Beachgoers in Avalon, New Jersey witnessed the unusual weather event yesterday afternoon, a sort of truncated rainbow not arcing through the sky, but sitting suspended in midair like a multicolored cloud.
I’ve never seen a rainbow like this. What is it? pic.twitter.com/ND3jxhFnGs
— Packy McCormick (@packyM) May 26, 2019
So that's a fire rainbow. The last time I saw one was June 14, 2016. Always wondered, never asked. pic.twitter.com/ab9ftNe9d7
— D E S P I C A B L E (@iamdespicable1) May 27, 2019
— Deborah Stewart (@DebKStewart) May 26, 2019
[Editor's note from Jen Chung: #WeLoveYourJimin is a reference to Jimin, a member of the BTS, the worldwide K-pop phenomenon. He is associated with rainbows... I think.]
Very pleasing, but what does it mean? According to the University of California Santa Barbara, these prismatic sky shapes "aren't really rainbows, and ... have nothing to do with fires," so "fire rainbow" may be slightly misleading. These meteorological wonders are more accurately known as circumhorizontal arcs, phenomena that occur when the sun climbs 58 degrees above the horizon: From that lofty vantage, it shoots its rays through the cirrus clouds that occupy higher altitudes, the hexagonal plate ice crystals refracting light and producing the above rainbow effect.
"Ooooooh, it's a sun dog, I get it," I imagine you shrugging to yourself right this second. I hate to say it, but, wrong! NJ.com reports that sun dogs—or parhelia—bear some aesthetic similarities, in that they form when sunlight refracts through the same plate crystals in clouds, but from a different angle. This produces a "concentrated patch of sunlight," according to Sky and Telescope, which may or may not bear the same rainbow bands.

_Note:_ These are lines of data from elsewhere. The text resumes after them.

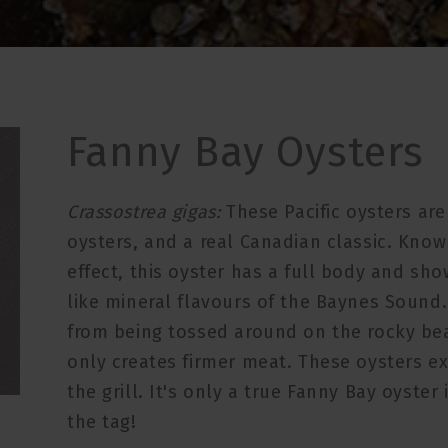
Fanny Bay Oysters
Crassostrea gigas:
These Pacific oysters ar
oysters, and a real Canadian classic. Known
effect, this oyster has a full body and sh
like mineral flavours of the Baynes Sound
from being tossed around on the rocky bea
only creates firmer meat. These oysters ex
the grill. It's only a true Fanny Bay oyster
the tag!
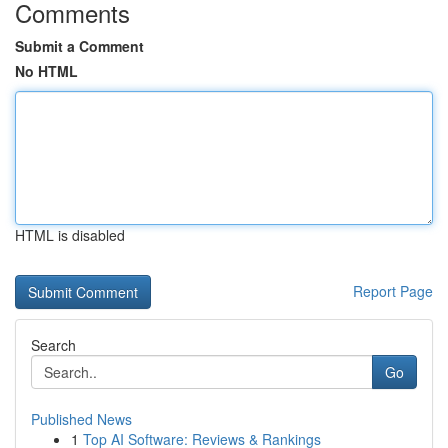
Comments
Submit a Comment
No HTML
HTML is disabled
Report Page
Search
Go
Published News
1
Top AI Software: Reviews & Rankings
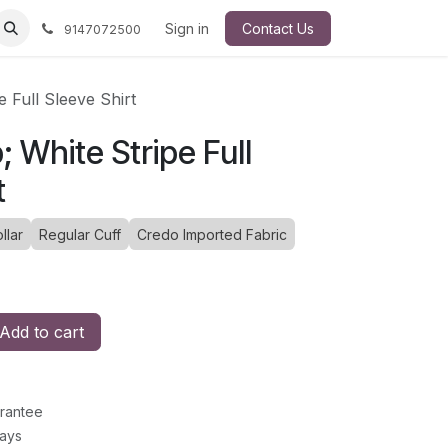
Sign in
Contact Us
9147072500
 Full Sleeve Shirt
 White Stripe Full
t
llar
Regular Cuff
Credo Imported Fabric
Add to cart
rantee
Days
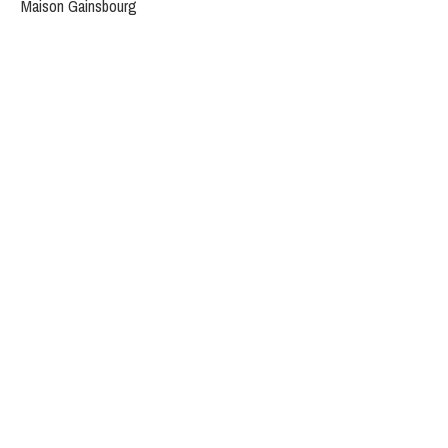
Maison Gainsbourg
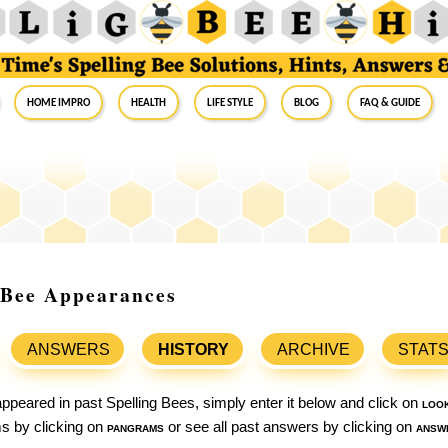
Home Impro
Health
Life Style
Blog
FAQ & Guide
g Bee Appearances
ANSWERS
HISTORY
ARCHIVE
STAT
ppeared in past Spelling Bees, simply enter it below and click on
loo
ams by clicking on
pangrams
or see all past answers by clicking on
answ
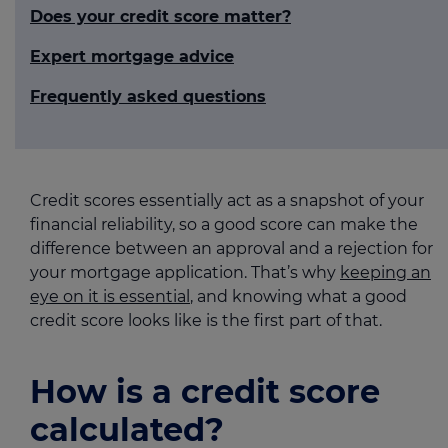
Does your credit score matter?
Expert mortgage advice
Frequently asked questions
Credit scores essentially act as a snapshot of your
financial reliability, so a good score can make the
difference between an approval and a rejection for
your mortgage application. That’s why
keeping an
eye on it is essential
, and knowing what a good
credit score looks like is the first part of that.
How is a credit score
calculated?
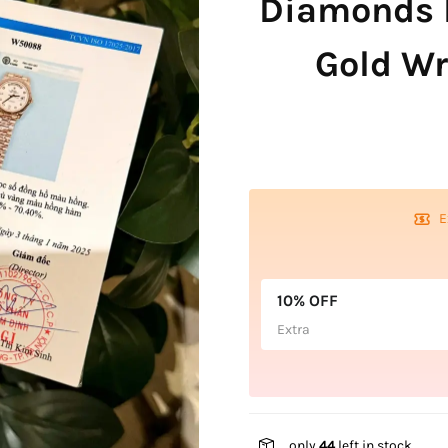
Diamonds 
Gold W
E
10% OFF
Extra
only
44
left in stock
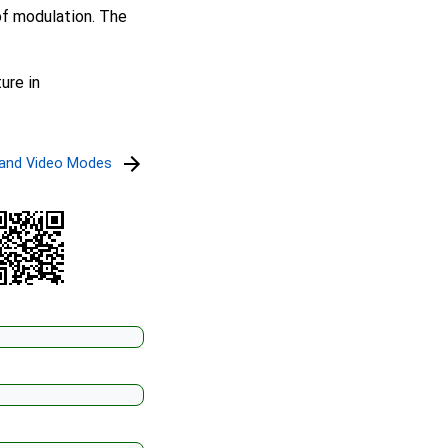
of modulation. The
ure in
l and Video Modes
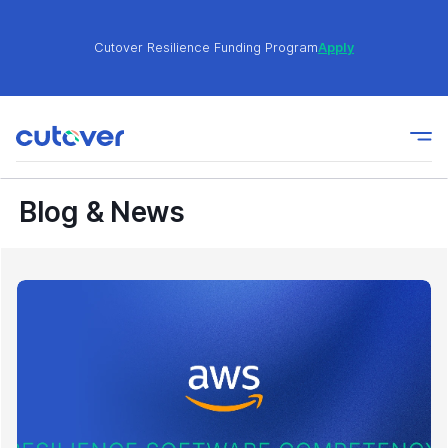
Cutover Resilience Funding Program
Apply
Join the Cutover Customer Community today to get
Learn
expert-level best practices, see exclusive content,
More
and learn from other Cutover users!
Blog & News
Cutover Resilience Funding Program
Apply
Join the Cutover Customer Community today to get
Learn
expert-level best practices, see exclusive content,
More
and learn from other Cutover users!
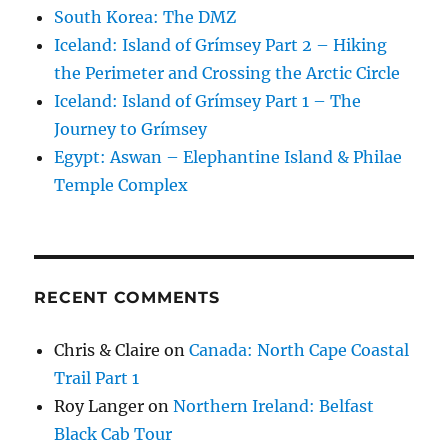
South Korea: The DMZ
Iceland: Island of Grímsey Part 2 – Hiking
the Perimeter and Crossing the Arctic Circle
Iceland: Island of Grímsey Part 1 – The
Journey to Grímsey
Egypt: Aswan – Elephantine Island & Philae
Temple Complex
RECENT COMMENTS
Chris & Claire
on
Canada: North Cape Coastal
Trail Part 1
Roy Langer
on
Northern Ireland: Belfast
Black Cab Tour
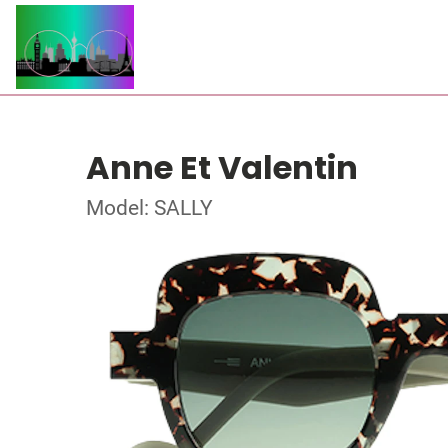
Anne Et Valentin
Model: SALLY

Anyway, fire rainbows reportedly occur most often in mid-summer, and with reasonable frequency in the United States: People living in more southerly climes, like Houston and Los Angeles, might see them a handful of times each year. So maybe "rare" is not quite the right word, but considering summer hasn't even started in earnest, it still strikes me as a noteworthy sighting. Also, you've seen the fire rainbow now, you know it's marvelous. So: Congrats to the Jersey Shore on its special cloud, we're all very proud.